*YOUR TASK:* The lines below, from the one holding "Historische Querseilfähre Anna" through the one holding "c'est une attribution à un individu", are to be restated word for word, with all images left out.

[[ MATERIALS PROVIDED, beginning ]]

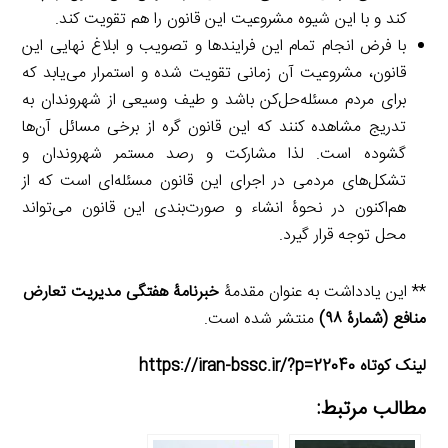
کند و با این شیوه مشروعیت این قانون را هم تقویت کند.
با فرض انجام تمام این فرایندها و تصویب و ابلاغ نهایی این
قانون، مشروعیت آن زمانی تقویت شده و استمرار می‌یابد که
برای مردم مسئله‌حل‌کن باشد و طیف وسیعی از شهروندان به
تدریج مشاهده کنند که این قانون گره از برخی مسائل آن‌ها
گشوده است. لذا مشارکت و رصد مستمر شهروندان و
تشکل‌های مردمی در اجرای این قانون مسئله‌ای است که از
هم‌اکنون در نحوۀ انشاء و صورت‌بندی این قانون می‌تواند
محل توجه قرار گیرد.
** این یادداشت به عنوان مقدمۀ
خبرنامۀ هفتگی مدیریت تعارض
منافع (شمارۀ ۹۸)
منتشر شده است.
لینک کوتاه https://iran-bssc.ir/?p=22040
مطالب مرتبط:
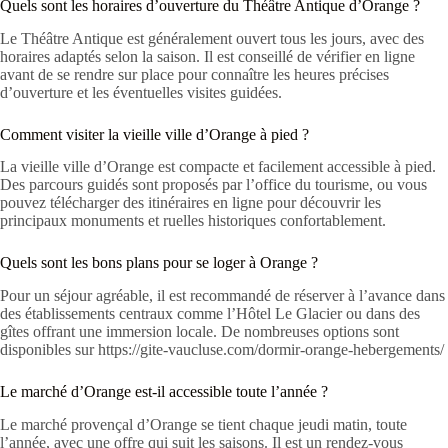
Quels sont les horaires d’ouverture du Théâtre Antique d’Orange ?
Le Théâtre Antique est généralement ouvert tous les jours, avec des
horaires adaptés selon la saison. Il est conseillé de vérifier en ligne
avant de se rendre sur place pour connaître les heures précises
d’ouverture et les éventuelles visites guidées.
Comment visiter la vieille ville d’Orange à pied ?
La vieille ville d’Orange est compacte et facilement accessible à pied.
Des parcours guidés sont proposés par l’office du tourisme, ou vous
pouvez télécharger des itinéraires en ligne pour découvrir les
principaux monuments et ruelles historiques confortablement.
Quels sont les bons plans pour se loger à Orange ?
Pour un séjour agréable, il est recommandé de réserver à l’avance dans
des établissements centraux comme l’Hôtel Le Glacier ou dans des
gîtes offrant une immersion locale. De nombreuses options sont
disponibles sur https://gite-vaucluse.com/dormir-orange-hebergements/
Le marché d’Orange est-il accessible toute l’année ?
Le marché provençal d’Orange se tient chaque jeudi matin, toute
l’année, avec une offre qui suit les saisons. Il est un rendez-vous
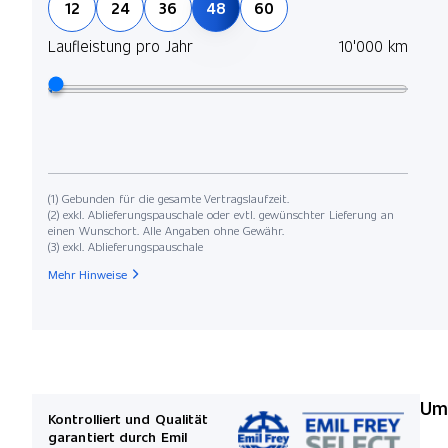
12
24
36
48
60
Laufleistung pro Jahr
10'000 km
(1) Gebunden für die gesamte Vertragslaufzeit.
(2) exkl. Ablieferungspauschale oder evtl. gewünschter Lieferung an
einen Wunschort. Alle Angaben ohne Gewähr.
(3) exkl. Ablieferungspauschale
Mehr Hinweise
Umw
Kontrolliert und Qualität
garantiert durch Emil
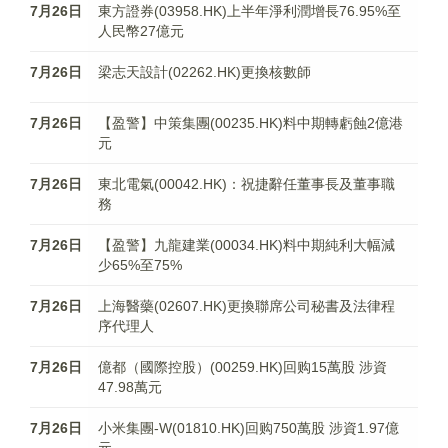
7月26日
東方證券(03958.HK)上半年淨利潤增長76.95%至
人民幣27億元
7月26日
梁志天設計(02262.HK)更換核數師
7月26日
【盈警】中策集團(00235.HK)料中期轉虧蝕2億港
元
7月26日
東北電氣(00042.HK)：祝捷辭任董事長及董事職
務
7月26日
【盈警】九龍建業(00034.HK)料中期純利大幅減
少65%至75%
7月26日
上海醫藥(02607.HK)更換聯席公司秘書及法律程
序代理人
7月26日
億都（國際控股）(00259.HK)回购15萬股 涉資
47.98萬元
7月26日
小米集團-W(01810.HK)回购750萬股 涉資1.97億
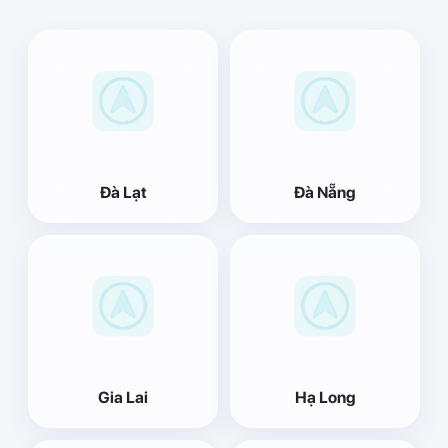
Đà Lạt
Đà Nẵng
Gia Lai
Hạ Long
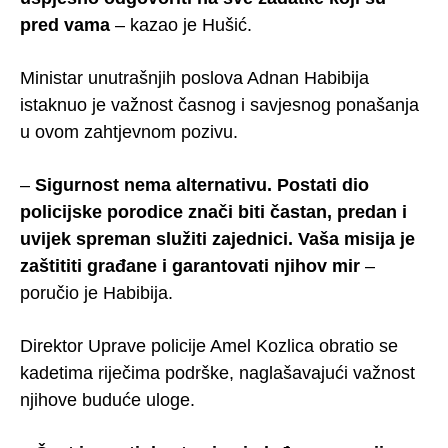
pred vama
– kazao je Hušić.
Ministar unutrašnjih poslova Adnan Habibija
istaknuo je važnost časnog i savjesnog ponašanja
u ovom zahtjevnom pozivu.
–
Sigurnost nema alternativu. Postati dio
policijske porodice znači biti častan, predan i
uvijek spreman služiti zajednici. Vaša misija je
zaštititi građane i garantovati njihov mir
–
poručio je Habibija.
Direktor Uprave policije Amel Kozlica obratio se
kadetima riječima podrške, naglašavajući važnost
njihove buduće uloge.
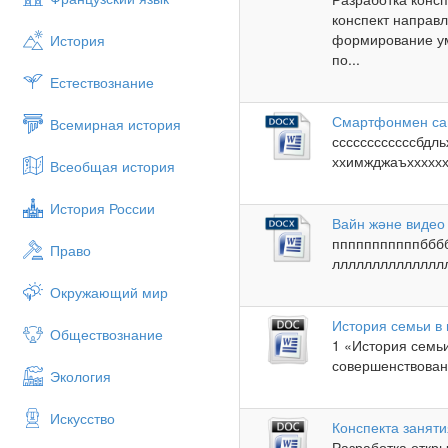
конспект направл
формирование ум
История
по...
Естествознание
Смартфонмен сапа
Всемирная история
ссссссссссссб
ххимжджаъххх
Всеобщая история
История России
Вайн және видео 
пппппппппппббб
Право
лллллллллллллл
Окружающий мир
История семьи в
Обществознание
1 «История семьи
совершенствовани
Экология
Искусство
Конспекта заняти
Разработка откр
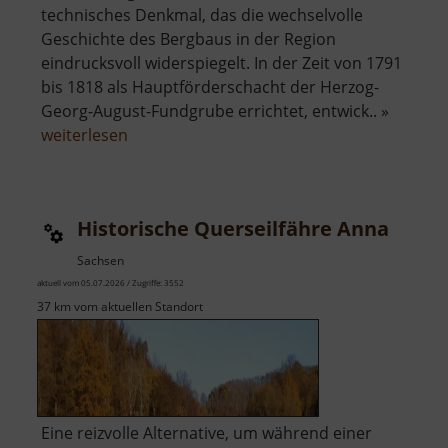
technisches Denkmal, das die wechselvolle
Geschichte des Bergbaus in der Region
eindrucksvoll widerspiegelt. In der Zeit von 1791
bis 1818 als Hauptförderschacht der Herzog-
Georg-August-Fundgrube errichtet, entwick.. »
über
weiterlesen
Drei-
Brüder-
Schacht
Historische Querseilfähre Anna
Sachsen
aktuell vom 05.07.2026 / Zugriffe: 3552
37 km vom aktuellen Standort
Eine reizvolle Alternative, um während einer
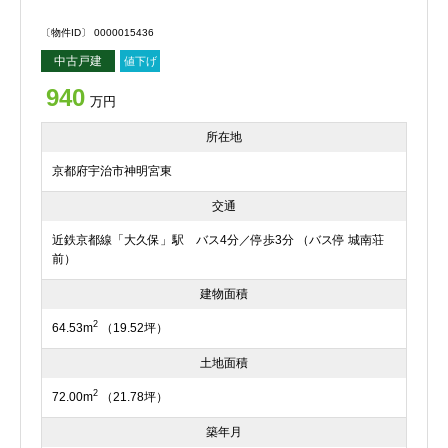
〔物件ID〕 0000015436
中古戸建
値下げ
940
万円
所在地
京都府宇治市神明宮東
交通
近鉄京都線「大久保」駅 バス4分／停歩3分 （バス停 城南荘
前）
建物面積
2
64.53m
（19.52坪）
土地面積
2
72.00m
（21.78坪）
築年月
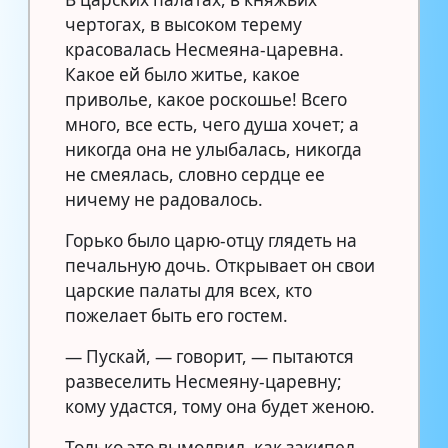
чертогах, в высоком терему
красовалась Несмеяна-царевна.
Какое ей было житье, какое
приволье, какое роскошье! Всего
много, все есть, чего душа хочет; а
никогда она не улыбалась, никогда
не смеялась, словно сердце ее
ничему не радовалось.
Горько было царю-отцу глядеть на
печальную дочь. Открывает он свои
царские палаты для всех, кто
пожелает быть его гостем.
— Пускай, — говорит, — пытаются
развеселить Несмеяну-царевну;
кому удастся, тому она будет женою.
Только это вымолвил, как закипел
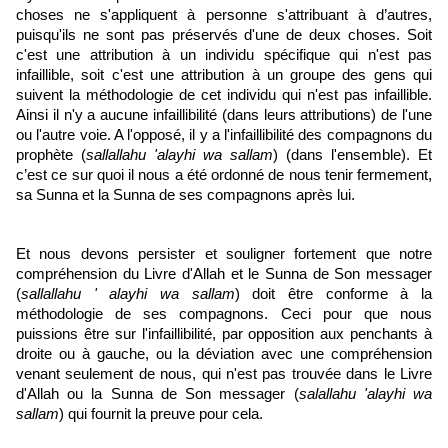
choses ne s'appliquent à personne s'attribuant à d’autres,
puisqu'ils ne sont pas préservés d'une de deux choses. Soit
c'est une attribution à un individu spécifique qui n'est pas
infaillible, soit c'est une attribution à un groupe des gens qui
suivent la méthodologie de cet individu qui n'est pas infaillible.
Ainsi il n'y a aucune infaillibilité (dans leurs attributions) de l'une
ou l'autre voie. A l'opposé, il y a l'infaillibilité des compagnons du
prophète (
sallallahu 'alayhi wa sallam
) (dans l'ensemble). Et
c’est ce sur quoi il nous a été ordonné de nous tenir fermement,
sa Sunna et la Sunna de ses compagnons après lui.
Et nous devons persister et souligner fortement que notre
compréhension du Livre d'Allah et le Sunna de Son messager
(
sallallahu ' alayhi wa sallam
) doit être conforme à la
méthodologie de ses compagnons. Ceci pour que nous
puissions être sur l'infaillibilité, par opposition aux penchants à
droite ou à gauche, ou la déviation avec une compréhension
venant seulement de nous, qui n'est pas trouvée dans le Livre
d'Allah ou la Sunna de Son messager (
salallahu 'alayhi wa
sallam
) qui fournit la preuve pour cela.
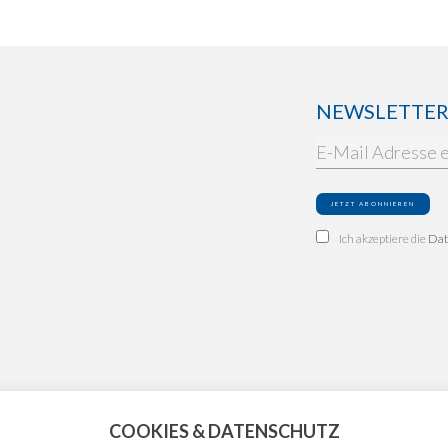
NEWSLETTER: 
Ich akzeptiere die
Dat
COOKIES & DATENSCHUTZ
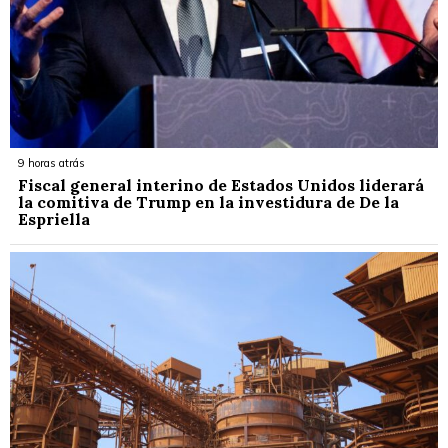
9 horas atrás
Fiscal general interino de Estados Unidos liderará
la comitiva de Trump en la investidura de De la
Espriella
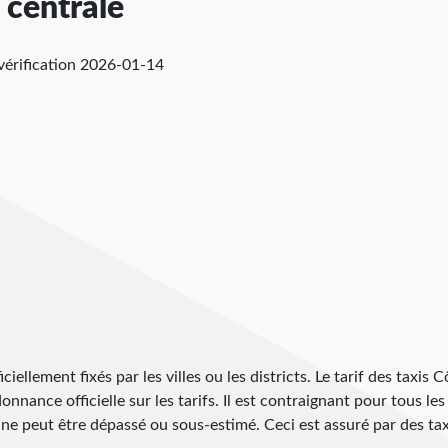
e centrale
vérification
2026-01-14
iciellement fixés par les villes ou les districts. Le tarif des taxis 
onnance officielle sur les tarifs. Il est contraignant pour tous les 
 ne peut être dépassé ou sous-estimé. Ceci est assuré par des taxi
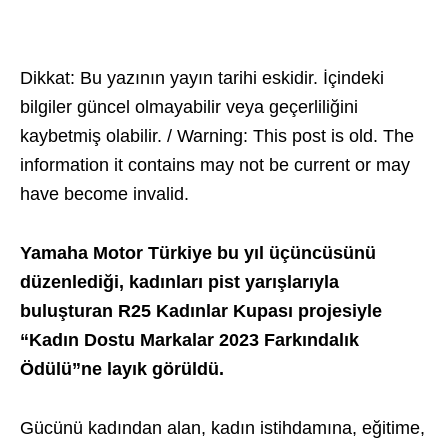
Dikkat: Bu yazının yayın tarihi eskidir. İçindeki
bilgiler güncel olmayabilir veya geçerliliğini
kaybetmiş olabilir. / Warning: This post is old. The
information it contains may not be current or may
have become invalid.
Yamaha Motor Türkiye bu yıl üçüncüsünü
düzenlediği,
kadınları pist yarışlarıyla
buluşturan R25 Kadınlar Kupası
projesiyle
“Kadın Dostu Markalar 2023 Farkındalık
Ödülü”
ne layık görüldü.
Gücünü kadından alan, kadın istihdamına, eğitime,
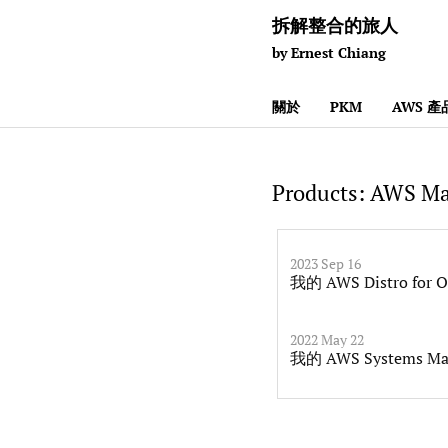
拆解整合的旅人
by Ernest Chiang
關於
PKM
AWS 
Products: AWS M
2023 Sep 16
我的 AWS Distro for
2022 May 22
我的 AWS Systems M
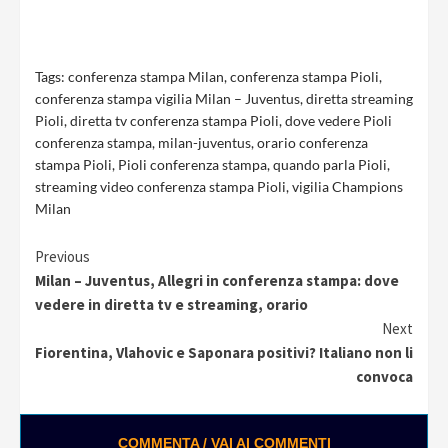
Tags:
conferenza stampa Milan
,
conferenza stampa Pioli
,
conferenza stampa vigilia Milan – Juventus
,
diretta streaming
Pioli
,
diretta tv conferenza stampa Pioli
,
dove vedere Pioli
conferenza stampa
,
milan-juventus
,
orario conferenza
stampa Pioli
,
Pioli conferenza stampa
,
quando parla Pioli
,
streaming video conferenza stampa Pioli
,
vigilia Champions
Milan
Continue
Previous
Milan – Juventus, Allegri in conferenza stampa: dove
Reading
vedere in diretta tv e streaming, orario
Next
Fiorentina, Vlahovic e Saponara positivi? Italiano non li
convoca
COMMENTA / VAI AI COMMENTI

[[ MATERIALS PROVIDED, end ]]

*ANSWER TO THE EXERCISE:*
Historische Querseilfähre Anna
Sachsen
aktuell vom 05.07.2026 / Zugriffe: 3552
37 km vom aktuellen Standort
Eine reizvolle Alternative, um während einer
〔物件ID〕 0000015436
中古戸建
値下げ
940
万円
所在地
京都府宇治市神明宮東
交通
近鉄京都線「大久保」駅 バス4分／停歩3分 （バス停 城南荘
前）
建物面積
2
64.53m
（19.52坪）
土地面積
2
72.00m
（21.78坪）
築年月
чертогах, в высоком терему
красовалась Несмеяна-царевна.
Какое ей было житье, какое
приволье, какое роскошье! Всего
много, все есть, чего душа хочет; а
никогда она не улыбалась, никогда
не смеялась, словно сердце ее
ничему не радовалось.
Горько было царю-отцу глядеть на
печальную дочь. Открывает он свои
царские палаты для всех, кто
пожелает быть его гостем.
— Пускай, — говорит, — пытаются
развеселить Несмеяну-царевну;
кому удастся, тому она будет женою.
Только это вымолвил, как закипел
choses ne s'appliquent à personne s'attribuant à d’autres,
puisqu'ils ne sont pas préservés d'une de deux choses. Soit
c'est une attribution à un individu spécifique qui n'est pas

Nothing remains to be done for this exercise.